By Mat Megens

Even before the pandemic struck, the UK was creaking towards the end of an extended credit cycle, and households were dealing with record levels of unsecured debt.

Then Covid-19 arrived, fast-tracking a recession and forcing us all to look at our income and outgoings, wondering what both are going to look like in a very different economic environment.

This month, HyperJar ran some research among 2,000 people, asking how they are feeling about their finances. 70 percent said that their current bank accounts don’t help them to manage their everyday spending money, which is particularly significant at a time of such financial stress. While banks do some things, like mortgage lending, really well, it’s clear that they aren’t offering us the tools we need to budget effectively. A fifth of those surveyed said they need more help budgeting and a third now want to take more time to think about where and how they spend.

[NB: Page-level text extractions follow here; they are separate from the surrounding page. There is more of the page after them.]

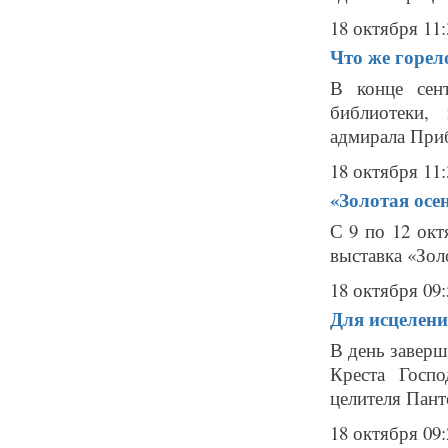
18 октября 11:
Что же горел
В конце сен
библиотеки,
адмирала Приб
18 октября 11:
«Золотая осе
С 9 по 12 ок
выставка «Золо
18 октября 09:
Для исцелени
В день завер
Креста Госп
целителя Пант
18 октября 09:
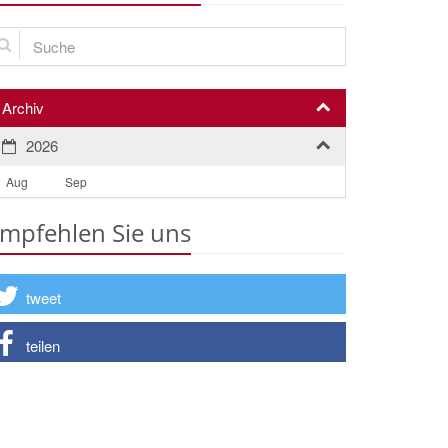
che
Archiv
2026
Aug
Sep
mpfehlen Sie uns
tweet
teilen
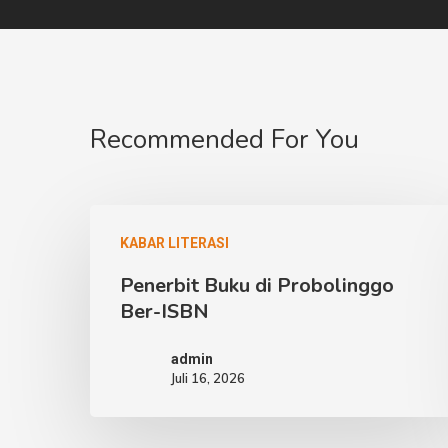
Recommended For You
KABAR LITERASI
Penerbit Buku di Probolinggo
Ber-ISBN
admin
Juli 16, 2026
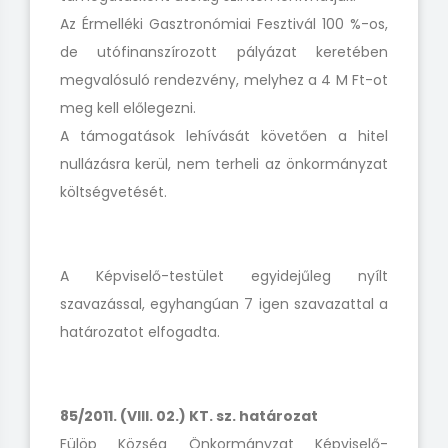
Az Érmelléki Gasztronómiai Fesztivál 100 %-os,
de utófinanszírozott pályázat keretében
megvalósuló rendezvény, melyhez a 4 M Ft-ot
meg kell előlegezni.
A támogatások lehívását követően a hitel
nullázásra kerül, nem terheli az önkormányzat
költségvetését.
A Képviselő-testület egyidejűleg nyílt
szavazással, egyhangúan 7 igen szavazattal a
határozatot elfogadta.
85/2011. (VIII. 02.) KT. sz. határozat
Fülöp Község Önkormányzat Képviselő-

This last point, around taking time, is highly relevant. A lot of high profile FinTech innovation has made ‘debt-for-shopping’ easier and faster than ever. Other apps try to make saving an invisible background task. Little progress has been made towards giving us the tools to manage and spend our money well proactively and with clarity. That’s where the HyperJar app comes in.

The new, money management app uses a digital version of jam-jar budgeting to give the UK a better, more thoughtful relationship with money. App account holders can divide their money into virtual jars according to where they want to spend, on daily expenses like food and petrol or to plan ahead for holidays, weddings or Christmas. They can spend directly from any of these Jars using the HyperJar debit Mastercard, as well as share them with others to create instant joint accounts.

HyperJar’s business model means that the company and its users only benefit when its customers plan ahead. They have a number of merchant partners on the app – like Shell, Dyson and Virgin Wines – and when account holders lock-in money ahead of spending they get a 4.8% Annual Growth Rate on every penny, calculated and added to their account daily. It’s like an interest rate, but the money has to be spent with the business it’s committed to. Uniquely, this incentivises our account holders to plan ahead, spend smarter, growth their spending power and avoid debt, while increasing ‘share of wallet’ for our partners.

And it was just as important to address a couple of topical personal finance problems directly. With interest rates at close to zero, and the threat of negative interest rates looming, we let retailers step in where the banks are failing – at 4.8%, our annual growth rate on money committed to our partners is one of the few ways to protect and grow your spending power. Looking ahead, businesses should be properly incentivising people to budget ahead and think about their future spending.

Offering people a specialist budgeting tool which can run alongside their existing bank account is just one of the ways businesses can give back. HyperJar has learned from early customers that dividing their money into virtual Jars gives them much better oversight of their spending. It’s also important that the Jars aren’t dead-ends, where money just sits idly. Customers are, instead, able to spend directly from “Jars” or make goals and budgets more social by sharing Jars with friends and family, which makes them easy to tailor to our lives and the way we spend. That’s unique to HyperJar.

Naming and setting goals for future spending – whether that’s short term, for your food shopping, or longer term for something like a holiday – helps give people clarity, control and confidence. HyperJar’s turned the idea of ‘buy now, pay later’ on its head with our ‘save now, buy later’ model. And it really works.